Keluarga almarhum telah memberikan kuasa penuh untuk mengawal proses hukum hingga tuntas.
Kuasa hukum keluarga korban Agli Harto Elkel, mengatakan hari ini proses pemeriksaan pelapor berlangsung di Polres Mimika dan rencananya akan berlanjut dengan pemeriksaan saksi dari pihak keluarga korban.
Pihak YLBH Papua Tengah dan APKM menyampaikan apresiasi kepada Polres Mimika yang dinilai bergerak cepat menindaklanjuti kasus ini dengan menangkap dua tersangka pembunuhan.
“Kami berterima kasih kepada jajaran Polres Mimika atas langkah cepatnya, dan kami akan terus mengawal kasus ini hingga ke pengadilan. Siapapun yang terlibat akan dimintai keterangan,” tegas Agli Harto Elkel, S.H dalam keterangannya, Rabu (2/7/2025).
Ditegaskan, dua pelaku sudah resmi berstatus tersangka ditetapkan oleh penyidik Polres Mimika. Kedua pelaku dijerat dengan Undang-undang Nomor 1 Tahun 1946 serta pasal 351 KUHP tentang penganiayaan yang menyebabkan kematian.

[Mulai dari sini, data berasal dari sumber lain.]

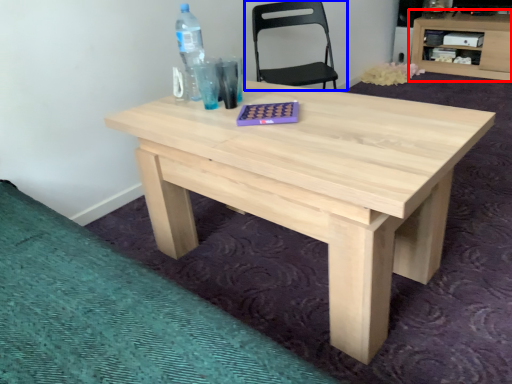 Question: Which of the following is the closest to the observer, computer desk (highlighted by a red box) or chair (highlighted by a blue box)?

Choices:
 (A) computer desk
 (B) chair

Answer: (B) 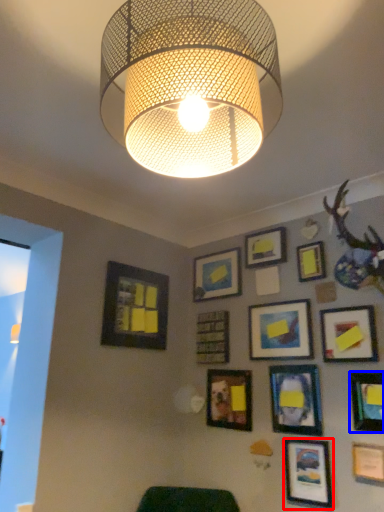 Question: Which point is closer to the camera, picture frame (highlighted by a red box) or picture frame (highlighted by a blue box)?

Choices:
 (A) picture frame
 (B) picture frame

Answer: (B) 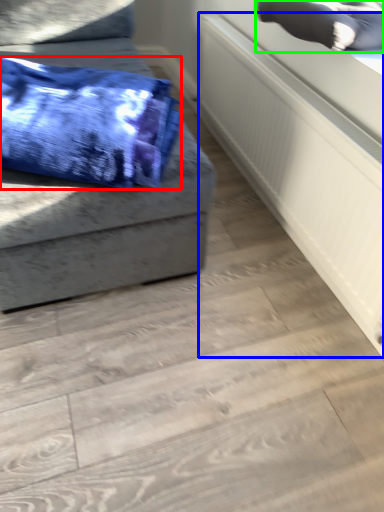 Question: Considering the real-world distances, which object is closest to blanket (highlighted by a red box)? radiator (highlighted by a blue box) or pillow (highlighted by a green box).

Choices:
 (A) radiator
 (B) pillow

Answer: (A) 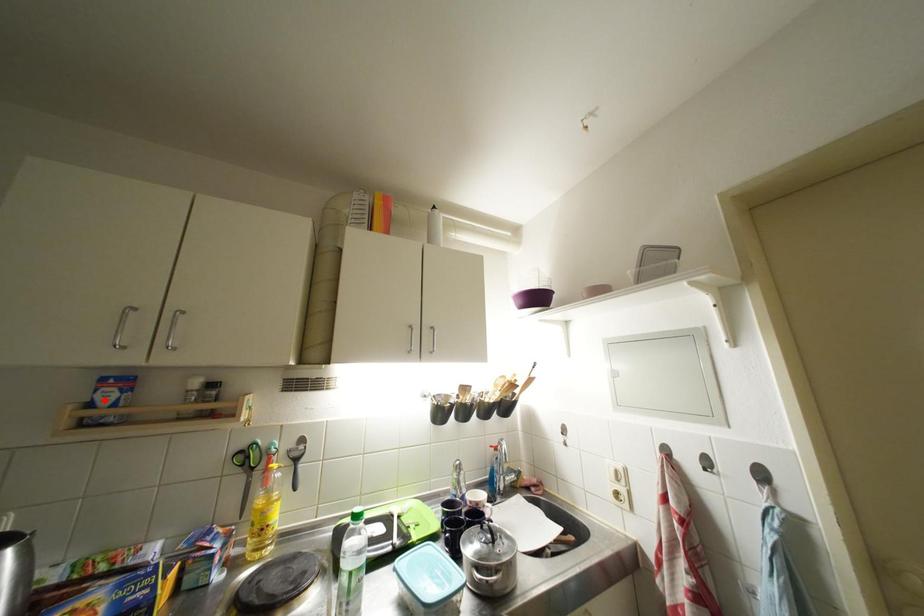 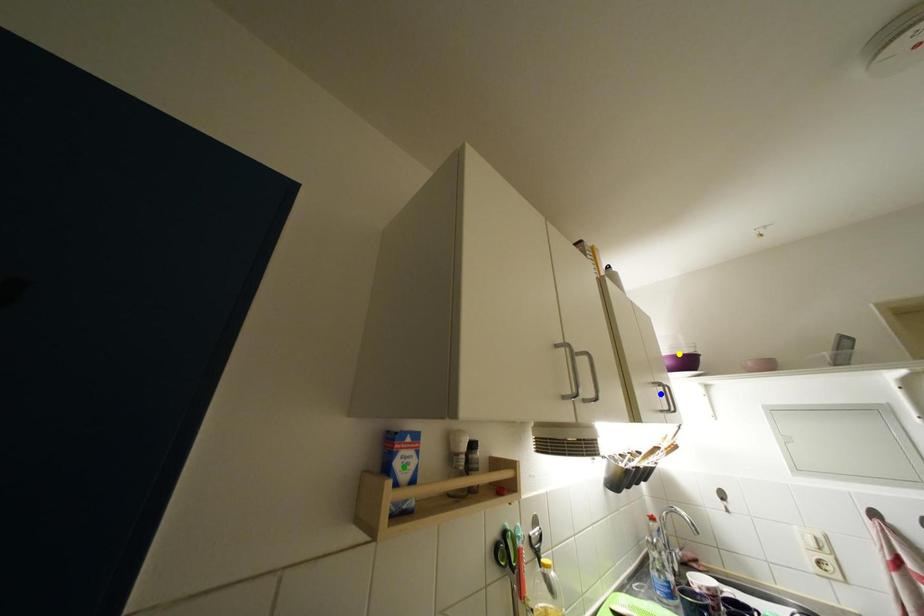 Question: I am providing you with two images of the same scene from different viewpoints. A red point is marked on the first image. You are given multiple points on the second image. Which spot in image 2 lines up with the point in image 1?

Choices:
 (A) green point
 (B) yellow point
 (C) blue point

Answer: (A) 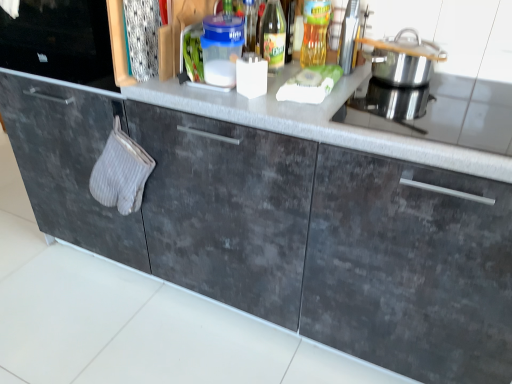 Question: Is silver metallic pot at upper right located outside transparent glass bottle at center, acting as the first bottle starting from the right?

Choices:
 (A) no
 (B) yes

Answer: (B)

Question: Is silver metallic pot at upper right wider than transparent glass bottle at center, the second bottle viewed from the left?

Choices:
 (A) yes
 (B) no

Answer: (A)

Question: Would you say transparent glass bottle at center, acting as the first bottle starting from the right, is part of silver metallic pot at upper right's contents?

Choices:
 (A) no
 (B) yes

Answer: (A)

Question: Can you confirm if silver metallic pot at upper right is shorter than transparent glass bottle at center, acting as the first bottle starting from the right?

Choices:
 (A) no
 (B) yes

Answer: (B)

Question: From a real-world perspective, is silver metallic pot at upper right under transparent glass bottle at center, the second bottle viewed from the left?

Choices:
 (A) yes
 (B) no

Answer: (A)

Question: Is metallic silver toaster at upper right to the left or to the right of transparent glass bottle at center, acting as the first bottle starting from the right, in the image?

Choices:
 (A) right
 (B) left

Answer: (A)

Question: From a real-world perspective, is metallic silver toaster at upper right physically located above or below transparent glass bottle at center, acting as the first bottle starting from the right?

Choices:
 (A) above
 (B) below

Answer: (A)

Question: Considering the positions of metallic silver toaster at upper right and transparent glass bottle at center, the second bottle viewed from the left, in the image, is metallic silver toaster at upper right taller or shorter than transparent glass bottle at center, the second bottle viewed from the left,?

Choices:
 (A) tall
 (B) short

Answer: (B)

Question: Would you say metallic silver toaster at upper right is inside or outside transparent glass bottle at center, acting as the first bottle starting from the right?

Choices:
 (A) inside
 (B) outside

Answer: (B)

Question: From the image's perspective, is translucent glass bottle at upper center, the 2th bottle in the right-to-left sequence, positioned above or below gray textured oven mitt at left?

Choices:
 (A) below
 (B) above

Answer: (B)

Question: Is translucent glass bottle at upper center, the 2th bottle in the right-to-left sequence, in front of or behind gray textured oven mitt at left in the image?

Choices:
 (A) front
 (B) behind

Answer: (A)

Question: From their relative heights in the image, would you say translucent glass bottle at upper center, which ranks as the first bottle in left-to-right order, is taller or shorter than gray textured oven mitt at left?

Choices:
 (A) short
 (B) tall

Answer: (A)

Question: In terms of width, does translucent glass bottle at upper center, the 2th bottle in the right-to-left sequence, look wider or thinner when compared to gray textured oven mitt at left?

Choices:
 (A) thin
 (B) wide

Answer: (A)

Question: Is transparent glass bottle at center, acting as the first bottle starting from the right, taller or shorter than translucent glass bottle at upper center, the 2th bottle in the right-to-left sequence?

Choices:
 (A) short
 (B) tall

Answer: (B)

Question: From a real-world perspective, is transparent glass bottle at center, the second bottle viewed from the left, above or below translucent glass bottle at upper center, which ranks as the first bottle in left-to-right order?

Choices:
 (A) below
 (B) above

Answer: (B) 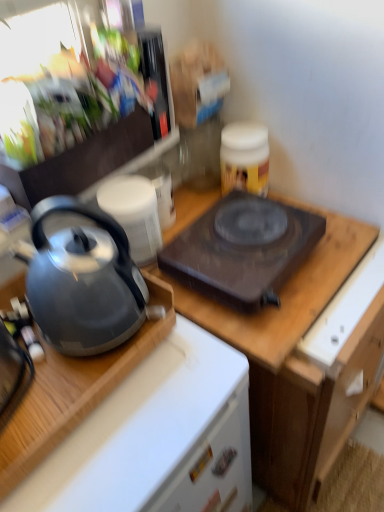 Question: Is satin silver kettle at left in contact with white matte drawer at lower center?

Choices:
 (A) yes
 (B) no

Answer: (B)

Question: Is satin silver kettle at left in front of white matte drawer at lower center?

Choices:
 (A) no
 (B) yes

Answer: (B)

Question: Can you confirm if satin silver kettle at left is positioned to the left of white matte drawer at lower center?

Choices:
 (A) yes
 (B) no

Answer: (A)

Question: Is satin silver kettle at left located outside white matte drawer at lower center?

Choices:
 (A) no
 (B) yes

Answer: (B)

Question: Considering the relative positions of satin silver kettle at left and white matte drawer at lower center in the image provided, is satin silver kettle at left to the right of white matte drawer at lower center from the viewer's perspective?

Choices:
 (A) no
 (B) yes

Answer: (A)

Question: Choose the correct answer: Is matte gray kettle at left inside wooden cutting board at upper center or outside it?

Choices:
 (A) inside
 (B) outside

Answer: (B)

Question: Relative to wooden cutting board at upper center, is matte gray kettle at left in front or behind?

Choices:
 (A) front
 (B) behind

Answer: (A)

Question: Is point (56, 229) closer or farther from the camera than point (266, 482)?

Choices:
 (A) closer
 (B) farther

Answer: (A)

Question: From a real-world perspective, relative to wooden cutting board at upper center, is matte gray kettle at left vertically above or below?

Choices:
 (A) below
 (B) above

Answer: (B)

Question: Would you say shiny metallic kettle at left, which appears as the 1th appliance when ordered from the bottom, is inside or outside satin silver kettle at left?

Choices:
 (A) inside
 (B) outside

Answer: (B)

Question: In terms of width, does shiny metallic kettle at left, the 2th appliance positioned from the top, look wider or thinner when compared to satin silver kettle at left?

Choices:
 (A) wide
 (B) thin

Answer: (B)

Question: Considering the positions of point [x=140, y=182] and point [x=120, y=360], is point [x=140, y=182] closer or farther from the camera than point [x=120, y=360]?

Choices:
 (A) closer
 (B) farther

Answer: (B)

Question: Would you say shiny metallic kettle at left, which appears as the 1th appliance when ordered from the bottom, is to the left or to the right of satin silver kettle at left in the picture?

Choices:
 (A) right
 (B) left

Answer: (A)

Question: Is point (125, 209) closer or farther from the camera than point (352, 245)?

Choices:
 (A) farther
 (B) closer

Answer: (B)

Question: In terms of height, does shiny metallic kettle at left, the 2th appliance positioned from the top, look taller or shorter compared to wooden cutting board at upper center?

Choices:
 (A) tall
 (B) short

Answer: (B) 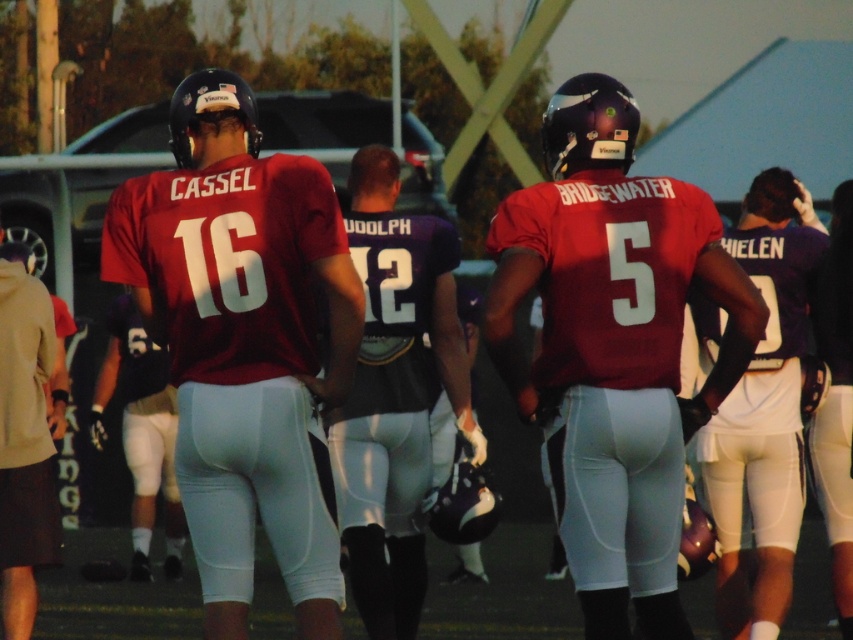 Question: Which point is closer to the camera taking this photo?

Choices:
 (A) (195, 84)
 (B) (598, 502)

Answer: (B)

Question: Among these objects, which one is nearest to the camera?

Choices:
 (A) matte maroon jersey at center
 (B) matte red jersey at center

Answer: (A)

Question: Does matte maroon jersey at center have a lesser width compared to matte red jersey at center?

Choices:
 (A) no
 (B) yes

Answer: (B)

Question: Is matte maroon jersey at center closer to camera compared to matte red jersey at center?

Choices:
 (A) no
 (B) yes

Answer: (B)

Question: Is matte maroon jersey at center bigger than matte red jersey at center?

Choices:
 (A) yes
 (B) no

Answer: (A)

Sebagai penasehat hukum, kata Agli, YLBH Papua Tengah dan APKM berharap agar masyarakat di Timika tidak menyelesaikan persoalan dengan cara kekerasan.
“Jika ada masalah, selesaikan secara kekeluargaan, bukan dengan kekerasan. Kita harus menjaga stabilitas keamanan di Mimika, mendukung Pemerintah daerah dan memberikan ruang kepada penegak hukum untuk bekerja,” lanjut Agli Harto.
Meski ada pendekatan kekeluargaan yang dilakukan antara keluarga pelaku dan keluarga korban, proses hukum tetap akan berjalan tanpa intervensi.
“Kita harus tegak lurus pada asas equality before the law. Tidak ada yang kebal hukum,” pungkasnya.